> **Task**
Word for word, restate the records that come next, omitting the images.

> **Exercise data**
+++++
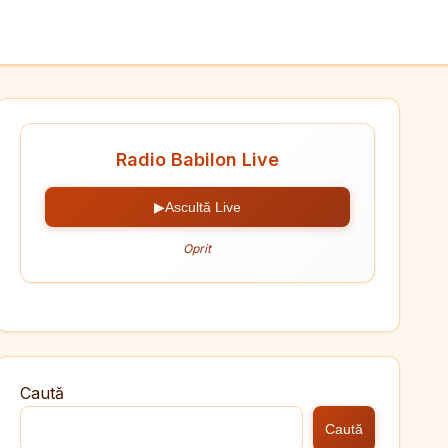
Radio Babilon Live
▶
Ascultă Live
Oprit
Caută
Caută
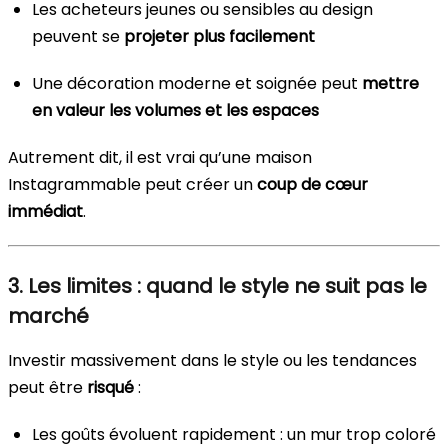
Les acheteurs jeunes ou sensibles au design
peuvent se
projeter plus facilement
Une décoration moderne et soignée peut
mettre
en valeur les volumes et les espaces
Autrement dit, il est vrai qu’une maison
Instagrammable peut créer un
coup de cœur
immédiat
.
3. Les limites : quand le style ne suit pas le
marché
Investir massivement dans le style ou les tendances
peut être
risqué
:
Les goûts évoluent rapidement : un mur trop coloré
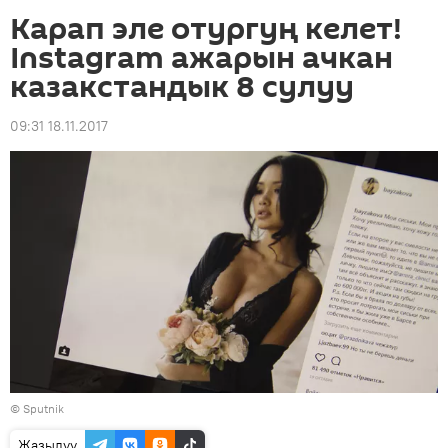
Карап эле отургуң келет!
Instagram ажарын ачкан
казакстандык 8 сулуу
09:31 18.11.2017
©
Sputnik
Жазылуу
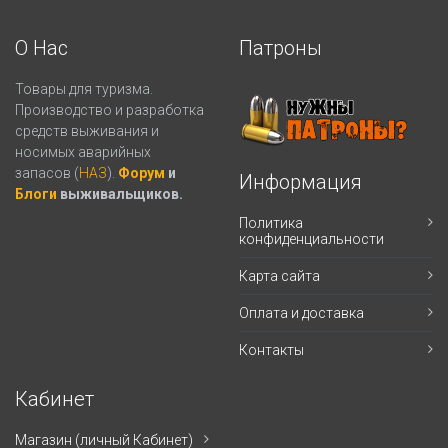
О Нас
Патроны
Товары для туризма.
Производство и разработка
средств выживания и
носимых аварийных
запасов (
НАЗ
).
Форум
и
Информация
Блоги
выживальщиков.
Политика
конфиденциальности
Карта сайта
Оплата и доставка
Контакты
Кабинет
Магазин (личный Кабинет)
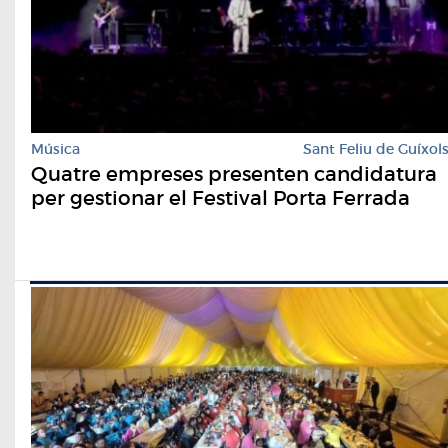
Música
Sant Feliu de Guíxol
Quatre empreses presenten candidatura
per gestionar el Festival Porta Ferrada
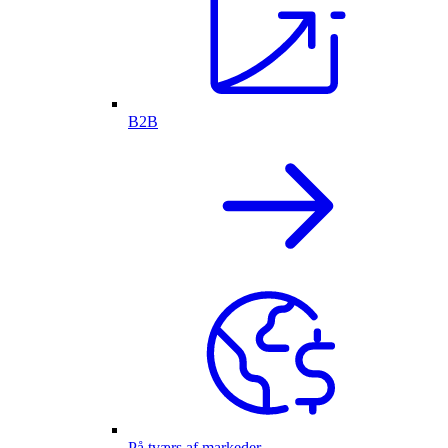
B2B
På tværs af markeder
+++++
> **Finished task**
Radio Babilon Live
▶
Ascultă Live
Oprit
Caută
Caută
Les acheteurs jeunes ou sensibles au design
peuvent se
projeter plus facilement
Une décoration moderne et soignée peut
mettre
en valeur les volumes et les espaces
Autrement dit, il est vrai qu’une maison
Instagrammable peut créer un
coup de cœur
immédiat
.
3. Les limites : quand le style ne suit pas le
marché
Investir massivement dans le style ou les tendances
peut être
risqué
:
Les goûts évoluent rapidement : un mur trop coloré
Карап эле отургуң келет!
Instagram ажарын ачкан
казакстандык 8 сулуу
09:31 18.11.2017
©
Sputnik
Жазылуу
О Нас
Патроны
Товары для туризма.
Производство и разработка
средств выживания и
носимых аварийных
запасов (
НАЗ
).
Форум
и
Информация
Блоги
выживальщиков.
Политика
конфиденциальности
Карта сайта
Оплата и доставка
Контакты
Кабинет
Магазин (личный Кабинет)
Música
Sant Feliu de Guíxol
Quatre empreses presenten candidatura
per gestionar el Festival Porta Ferrada
B2B
På tværs af markeder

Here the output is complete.